◆ Work request:
Give back exactly the lines of the entries below from the line with "Localize each UI" to the line with "Extract all elements", inclusive, and only those.

◆ Records provided:

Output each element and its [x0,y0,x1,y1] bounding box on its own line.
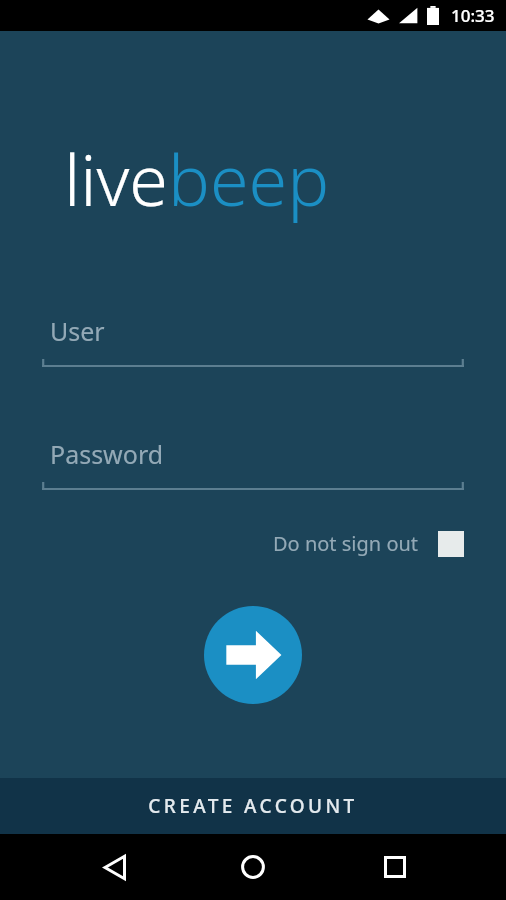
--
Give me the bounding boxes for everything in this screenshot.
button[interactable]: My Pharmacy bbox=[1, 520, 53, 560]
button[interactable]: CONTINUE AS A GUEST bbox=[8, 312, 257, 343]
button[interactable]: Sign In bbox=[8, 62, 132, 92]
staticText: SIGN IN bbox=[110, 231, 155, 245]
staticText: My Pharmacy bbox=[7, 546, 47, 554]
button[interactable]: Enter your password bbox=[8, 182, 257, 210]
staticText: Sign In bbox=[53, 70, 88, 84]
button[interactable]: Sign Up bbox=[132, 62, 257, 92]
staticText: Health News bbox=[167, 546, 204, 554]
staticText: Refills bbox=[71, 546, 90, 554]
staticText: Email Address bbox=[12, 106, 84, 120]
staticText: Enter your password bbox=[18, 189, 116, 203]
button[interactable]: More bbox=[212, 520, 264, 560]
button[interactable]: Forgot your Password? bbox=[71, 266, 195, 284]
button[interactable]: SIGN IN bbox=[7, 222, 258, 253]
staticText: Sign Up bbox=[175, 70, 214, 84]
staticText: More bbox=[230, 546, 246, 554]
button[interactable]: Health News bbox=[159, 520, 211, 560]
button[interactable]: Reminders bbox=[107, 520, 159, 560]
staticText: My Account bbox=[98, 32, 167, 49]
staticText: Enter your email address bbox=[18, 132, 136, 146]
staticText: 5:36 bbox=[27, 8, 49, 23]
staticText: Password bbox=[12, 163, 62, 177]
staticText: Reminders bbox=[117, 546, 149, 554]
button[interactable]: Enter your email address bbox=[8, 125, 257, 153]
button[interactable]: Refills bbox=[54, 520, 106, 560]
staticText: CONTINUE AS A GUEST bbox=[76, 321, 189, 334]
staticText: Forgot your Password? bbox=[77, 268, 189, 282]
* * *
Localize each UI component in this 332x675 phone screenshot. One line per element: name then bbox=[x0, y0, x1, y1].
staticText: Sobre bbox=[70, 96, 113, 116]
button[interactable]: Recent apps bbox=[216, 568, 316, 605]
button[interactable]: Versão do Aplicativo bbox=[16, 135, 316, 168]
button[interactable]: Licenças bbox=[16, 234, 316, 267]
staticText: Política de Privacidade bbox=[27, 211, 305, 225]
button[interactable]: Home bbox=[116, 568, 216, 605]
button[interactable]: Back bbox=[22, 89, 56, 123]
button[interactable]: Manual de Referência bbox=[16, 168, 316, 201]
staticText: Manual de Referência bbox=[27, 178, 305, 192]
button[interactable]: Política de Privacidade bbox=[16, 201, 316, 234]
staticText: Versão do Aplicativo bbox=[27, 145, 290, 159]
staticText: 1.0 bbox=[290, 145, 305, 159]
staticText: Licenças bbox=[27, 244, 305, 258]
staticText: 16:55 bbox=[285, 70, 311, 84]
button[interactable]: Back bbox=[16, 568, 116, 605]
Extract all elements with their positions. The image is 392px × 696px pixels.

◆ Result for this task:
Localize each UI component in this 332x675 phone screenshot. One line per element: name then bbox=[x0, y0, x1, y1].
staticText: Sobre bbox=[70, 96, 113, 116]
button[interactable]: Recent apps bbox=[216, 568, 316, 605]
button[interactable]: Versão do Aplicativo bbox=[16, 135, 316, 168]
button[interactable]: Licenças bbox=[16, 234, 316, 267]
staticText: Política de Privacidade bbox=[27, 211, 305, 225]
button[interactable]: Home bbox=[116, 568, 216, 605]
button[interactable]: Back bbox=[22, 89, 56, 123]
button[interactable]: Manual de Referência bbox=[16, 168, 316, 201]
staticText: Manual de Referência bbox=[27, 178, 305, 192]
button[interactable]: Política de Privacidade bbox=[16, 201, 316, 234]
staticText: Versão do Aplicativo bbox=[27, 145, 290, 159]
staticText: 1.0 bbox=[290, 145, 305, 159]
staticText: Licenças bbox=[27, 244, 305, 258]
staticText: 16:55 bbox=[285, 70, 311, 84]
button[interactable]: Back bbox=[16, 568, 116, 605]
Extract all elements with their positions. The image is 392px × 696px pixels.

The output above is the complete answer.